> [TASK DIRECTIONS] In the records below, the relevant part opens with the line containing "MODE D'EMPLOI" and closes with the line containing "venerdì 20 Febbraio, 20:00-21:30"; print that part exactly and only, without its pictures.

┌──

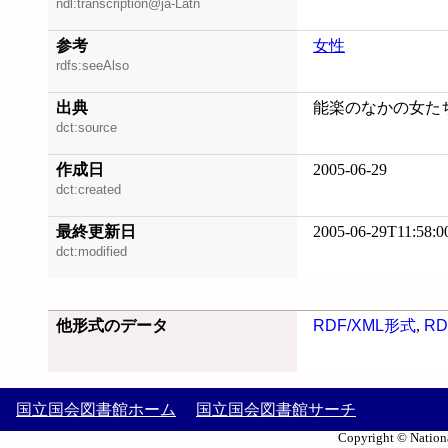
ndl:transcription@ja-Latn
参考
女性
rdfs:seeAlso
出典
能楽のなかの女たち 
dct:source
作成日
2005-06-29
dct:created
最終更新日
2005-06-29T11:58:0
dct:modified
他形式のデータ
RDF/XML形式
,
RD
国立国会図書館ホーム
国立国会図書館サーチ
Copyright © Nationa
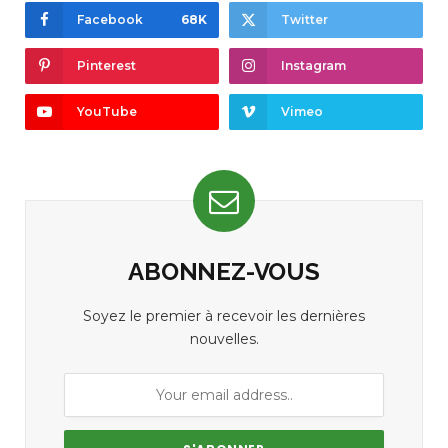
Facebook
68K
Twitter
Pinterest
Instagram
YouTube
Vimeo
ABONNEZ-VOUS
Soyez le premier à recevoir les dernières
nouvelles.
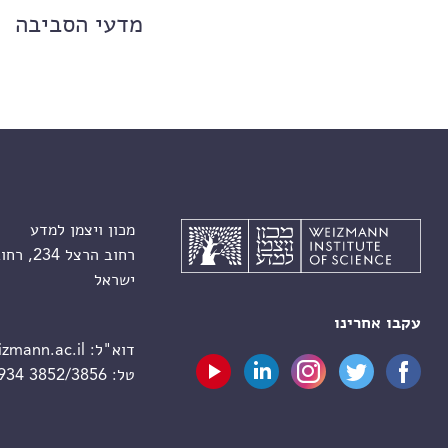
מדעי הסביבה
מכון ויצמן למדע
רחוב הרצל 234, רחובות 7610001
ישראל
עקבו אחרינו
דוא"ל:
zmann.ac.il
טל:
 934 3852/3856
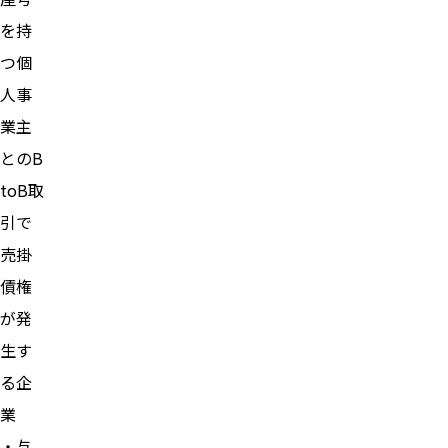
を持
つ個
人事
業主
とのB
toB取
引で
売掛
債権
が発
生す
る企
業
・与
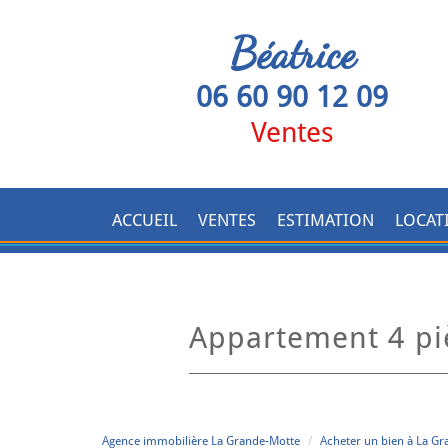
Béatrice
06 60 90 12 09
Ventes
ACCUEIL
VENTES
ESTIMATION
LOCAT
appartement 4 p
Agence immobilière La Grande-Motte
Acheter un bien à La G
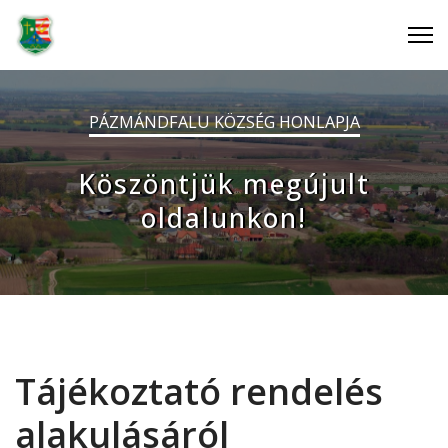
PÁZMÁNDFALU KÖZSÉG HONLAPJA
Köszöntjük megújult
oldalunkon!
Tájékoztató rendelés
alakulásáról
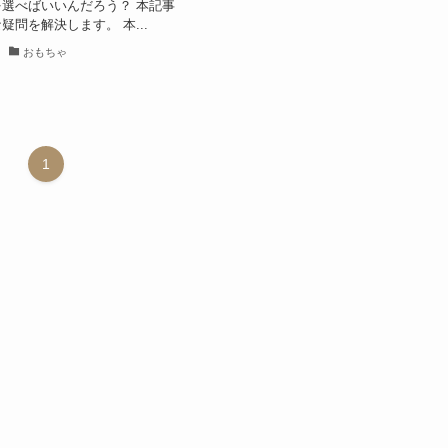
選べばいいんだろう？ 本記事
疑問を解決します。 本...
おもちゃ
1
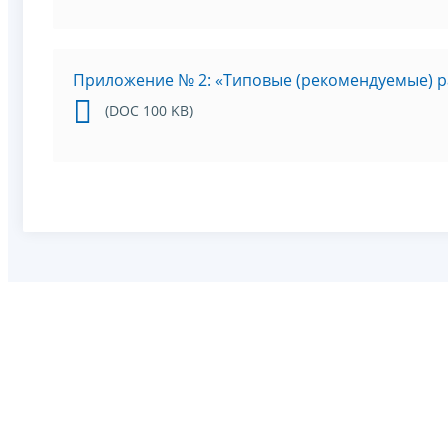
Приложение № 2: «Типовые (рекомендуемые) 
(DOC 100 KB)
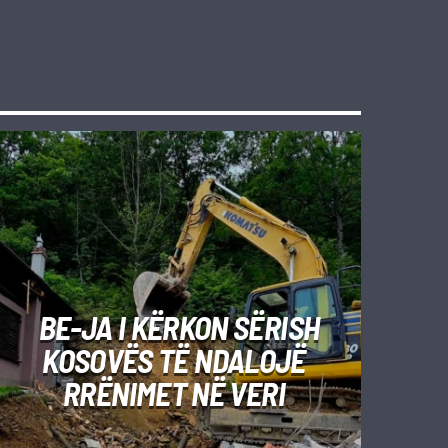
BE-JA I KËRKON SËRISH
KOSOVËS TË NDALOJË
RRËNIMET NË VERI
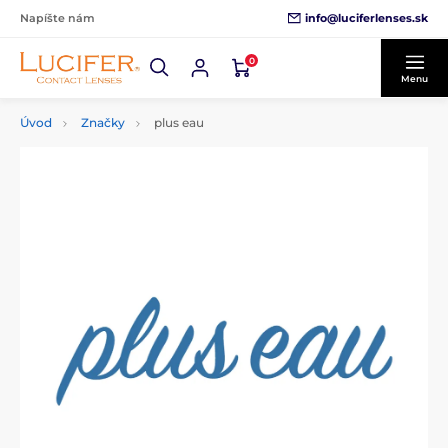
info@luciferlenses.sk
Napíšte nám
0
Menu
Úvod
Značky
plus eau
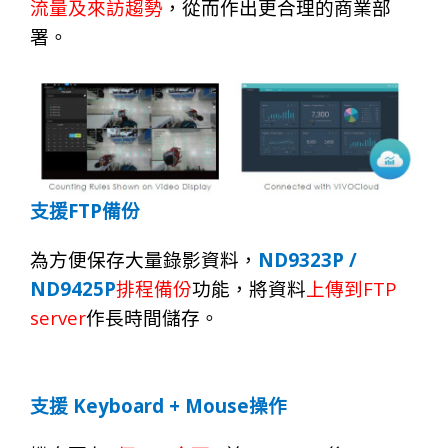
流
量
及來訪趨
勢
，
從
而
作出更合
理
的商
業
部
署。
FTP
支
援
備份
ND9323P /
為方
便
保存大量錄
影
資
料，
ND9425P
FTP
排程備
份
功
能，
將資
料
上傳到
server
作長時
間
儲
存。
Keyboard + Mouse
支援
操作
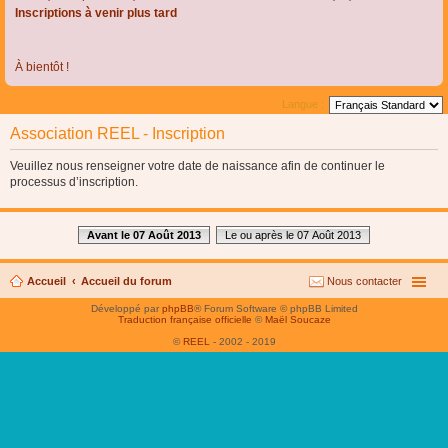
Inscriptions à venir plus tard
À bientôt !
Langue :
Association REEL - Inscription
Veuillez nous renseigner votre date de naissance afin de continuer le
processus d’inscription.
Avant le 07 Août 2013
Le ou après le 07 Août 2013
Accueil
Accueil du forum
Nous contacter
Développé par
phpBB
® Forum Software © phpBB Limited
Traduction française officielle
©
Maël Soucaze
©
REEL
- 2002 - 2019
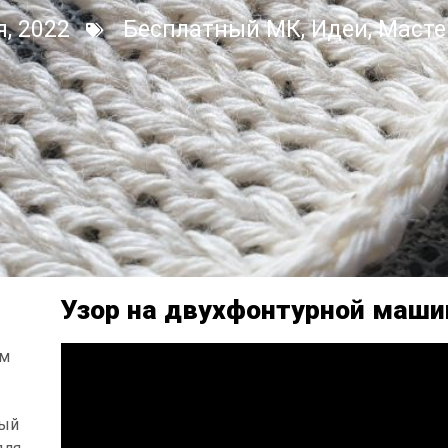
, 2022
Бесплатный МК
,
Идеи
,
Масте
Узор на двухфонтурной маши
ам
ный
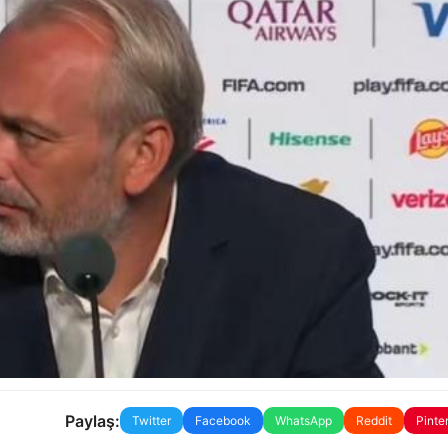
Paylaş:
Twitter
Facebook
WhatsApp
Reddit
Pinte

└──
┌──

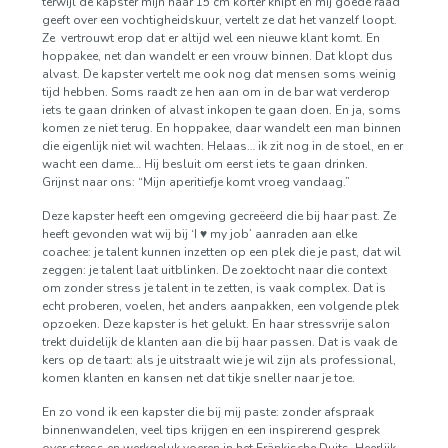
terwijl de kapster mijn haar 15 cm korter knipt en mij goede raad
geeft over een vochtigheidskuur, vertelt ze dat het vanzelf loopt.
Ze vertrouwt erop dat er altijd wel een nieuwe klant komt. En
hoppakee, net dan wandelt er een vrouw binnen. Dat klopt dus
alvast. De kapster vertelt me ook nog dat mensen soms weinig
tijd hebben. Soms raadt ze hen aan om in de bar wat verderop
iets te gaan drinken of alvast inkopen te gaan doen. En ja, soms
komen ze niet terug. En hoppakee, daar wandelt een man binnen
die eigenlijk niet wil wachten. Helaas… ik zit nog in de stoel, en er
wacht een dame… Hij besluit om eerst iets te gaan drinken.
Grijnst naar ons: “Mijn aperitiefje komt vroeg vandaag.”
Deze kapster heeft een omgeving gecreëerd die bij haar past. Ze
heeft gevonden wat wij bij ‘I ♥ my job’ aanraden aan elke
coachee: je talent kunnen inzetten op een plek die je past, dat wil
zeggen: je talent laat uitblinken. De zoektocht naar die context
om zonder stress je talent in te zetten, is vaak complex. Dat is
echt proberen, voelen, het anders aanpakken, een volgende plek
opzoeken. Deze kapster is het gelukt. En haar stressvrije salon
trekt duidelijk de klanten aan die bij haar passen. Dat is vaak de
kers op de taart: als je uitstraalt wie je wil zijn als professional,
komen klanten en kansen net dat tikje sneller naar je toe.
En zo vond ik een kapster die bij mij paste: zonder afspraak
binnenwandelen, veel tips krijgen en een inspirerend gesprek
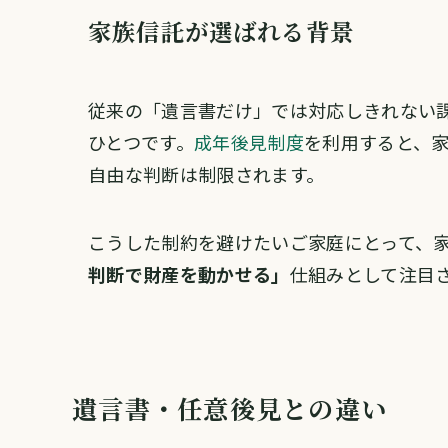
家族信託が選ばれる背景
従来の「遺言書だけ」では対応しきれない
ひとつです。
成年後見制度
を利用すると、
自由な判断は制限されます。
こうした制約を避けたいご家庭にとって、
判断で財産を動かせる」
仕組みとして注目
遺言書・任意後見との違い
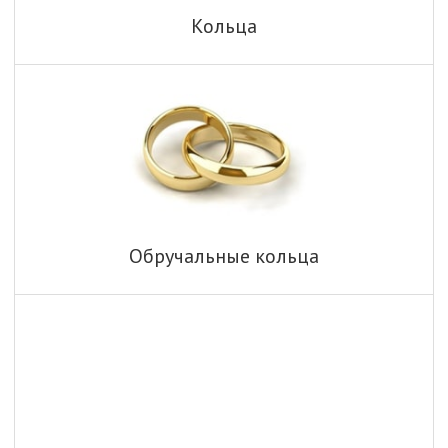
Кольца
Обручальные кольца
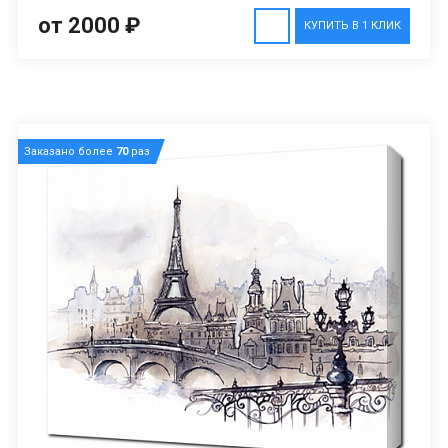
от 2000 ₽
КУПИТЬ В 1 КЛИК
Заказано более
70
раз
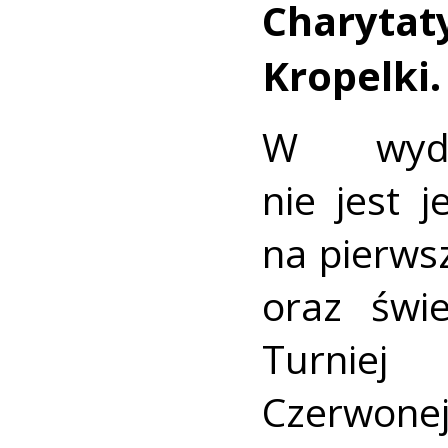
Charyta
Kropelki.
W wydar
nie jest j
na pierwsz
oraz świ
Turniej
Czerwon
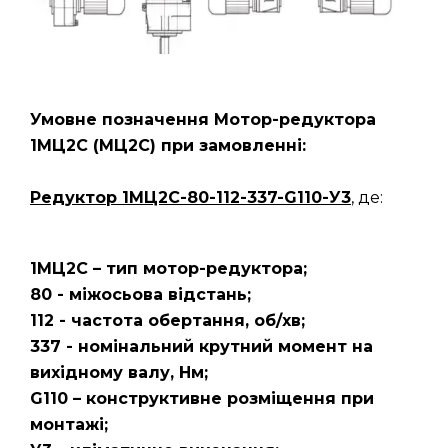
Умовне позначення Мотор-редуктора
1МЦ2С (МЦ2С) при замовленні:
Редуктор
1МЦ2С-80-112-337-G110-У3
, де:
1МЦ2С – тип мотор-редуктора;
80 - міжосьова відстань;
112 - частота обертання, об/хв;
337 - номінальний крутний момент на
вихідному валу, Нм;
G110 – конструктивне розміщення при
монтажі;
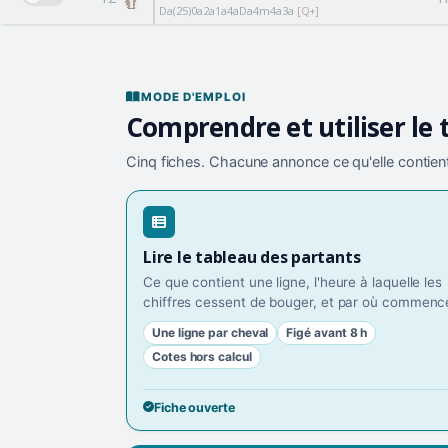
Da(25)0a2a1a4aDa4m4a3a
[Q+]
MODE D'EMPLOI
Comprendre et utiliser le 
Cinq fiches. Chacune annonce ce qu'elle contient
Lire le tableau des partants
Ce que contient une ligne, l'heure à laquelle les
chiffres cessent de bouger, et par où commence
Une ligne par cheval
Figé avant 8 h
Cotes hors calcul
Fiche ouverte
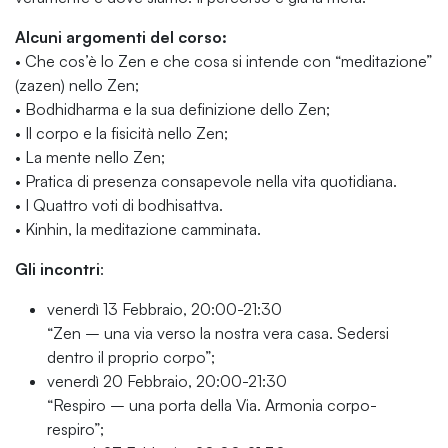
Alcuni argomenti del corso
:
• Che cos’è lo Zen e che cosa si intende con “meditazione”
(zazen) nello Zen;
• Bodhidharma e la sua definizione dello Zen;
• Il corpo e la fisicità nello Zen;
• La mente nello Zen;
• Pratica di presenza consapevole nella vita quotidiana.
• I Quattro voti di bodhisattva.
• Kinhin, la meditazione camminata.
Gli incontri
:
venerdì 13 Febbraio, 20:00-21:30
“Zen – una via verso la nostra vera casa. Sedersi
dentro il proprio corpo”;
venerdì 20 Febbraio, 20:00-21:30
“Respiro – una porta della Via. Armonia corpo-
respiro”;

└──

> [EXERCISE RESULT]
MODE D'EMPLOI
Comprendre et utiliser le 
Cinq fiches. Chacune annonce ce qu'elle contient
Lire le tableau des partants
Ce que contient une ligne, l'heure à laquelle les
chiffres cessent de bouger, et par où commence
Une ligne par cheval
Figé avant 8 h
Cotes hors calcul
Fiche ouverte
Alcuni argomenti del corso
:
• Che cos’è lo Zen e che cosa si intende con “meditazione”
(zazen) nello Zen;
• Bodhidharma e la sua definizione dello Zen;
• Il corpo e la fisicità nello Zen;
• La mente nello Zen;
• Pratica di presenza consapevole nella vita quotidiana.
• I Quattro voti di bodhisattva.
• Kinhin, la meditazione camminata.
Gli incontri
:
venerdì 13 Febbraio, 20:00-21:30
“Zen – una via verso la nostra vera casa. Sedersi
dentro il proprio corpo”;
venerdì 20 Febbraio, 20:00-21:30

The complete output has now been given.